I'm trying to optimise an inner loop of the form
{ sum0 += x0*y0;
sum1 += x1*y0;
x0 = *xP++;
y1 = *yP++;
sum0 += x1* y1;
sum1 += x0*y1;
x1 = *xP++;
y0 = *yP++;
}
which ought to map directly onto two Hexagon packets.
The multiply and accumulate has an intrinsic Q6_R_mpyiacc_RR, but I have not found an intrinsic for r0 = memw(r1++#4).
Without it, the compiler wants to generate memory access code of the form : xP+=2; x0 = xP[-2]; x1 = xP[-1] which stops it fitting the code fitting into two packets.

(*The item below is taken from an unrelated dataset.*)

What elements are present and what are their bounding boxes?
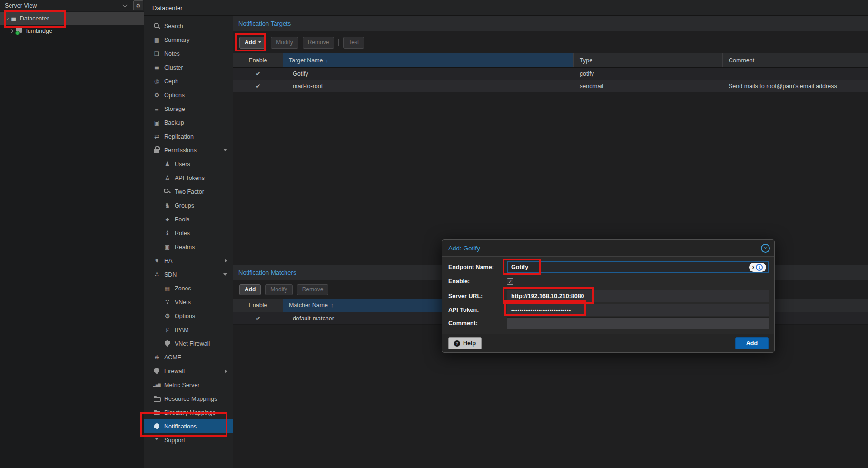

I have succeeded in forcing post increment addressing mode by inserting asm(" " : "+r"(xP), "+r"(yP)) before the sum0 accumulations to keep the compiler honest by pretending to use the pointer values, but this has thrown up what I believe to be a compiler bug. It seems to ignore the "+" modifier, treating it as an "=" and so never initialising the register for the pointer.
I am using SDK 3.2 with hexagon tools 8.0.10 on linux.
Illustrative Source code (with only one asm, so it doesn't get the addressing right. But it shows the bug):
#include <hexagon_protos.h>
#include <stdio.h>
int __attribute__ ((noinline)) works(int *xs, int *ys, int n)
{
int *xP = xs, *yP = ys;
int sum0 = 0, sum1 = 0;
int x0 = *xP++;
int y0 = *yP++;
int x1 = *xP++;
int y1;
#pragma nounroll
for (int i=0; i<n; i++)
{
sum0 = Q6_R_mpyiacc_RR(sum0, x0, y0);
sum1 = Q6_R_mpyiacc_RR(sum1, x1, y0);
x0 = *xP++;
y1 = *yP++;
sum0 = Q6_R_mpyiacc_RR(sum0, x1, y1);
sum1 = Q6_R_mpyiacc_RR(sum1, x0, y1);
x1 = *xP++;
y0 = *yP++;
}
sum0 += x0*y0;
return sum0+sum1;
}
int __attribute__ ((noinline)) brokenAsm(int *xs, int *ys, int n)
{
int *xP = xs, *yP = ys;
int sum0 = 0, sum1 = 0;
int x0 = *xP++;
int y0 = *yP++;
int x1 = *xP++;
int y1;
#pragma nounroll
for (int i=0; i<n; i++)
{
asm("" : "+r"(xP), "+r"(yP));
sum0 = Q6_R_mpyiacc_RR(sum0, x0, y0);
sum1 = Q6_R_mpyiacc_RR(sum1, x1, y0);
x0 = *xP++;
y1 = *yP++;
sum0 = Q6_R_mpyiacc_RR(sum0, x1, y1);
sum1 = Q6_R_mpyiacc_RR(sum1, x0, y1);
x1 = *xP++;
y0 = *yP++;
}
sum0 += x0*y0;
return sum0+sum1;
}
int main(int argc, const char *argv[])
{
int xs[100], ys[100];
for (int i=0; i<100; i++)
xs[i] = ys[i] = i;
for (int i=10; i<40; i++)
{
int t1 = works(xs, ys, i);
int t2 = brokenAsm(xs, ys, i);
printf ("%d %d\n", t1, t2);
}
}
Compilation command line
hexagon-clang++ -O3 -mv5 -G 0 -std=c++98 -g hexAsmBug.cpp -o hexAsmBug
Offending dissasembly of brokenAsm()
_Z9brokenAsmPiS_i:
5140: 03 40 00 78 78004003 { r3 = #0
5144: 01 40 42 75 75424001 p1 = cmp.gt(r2, #0)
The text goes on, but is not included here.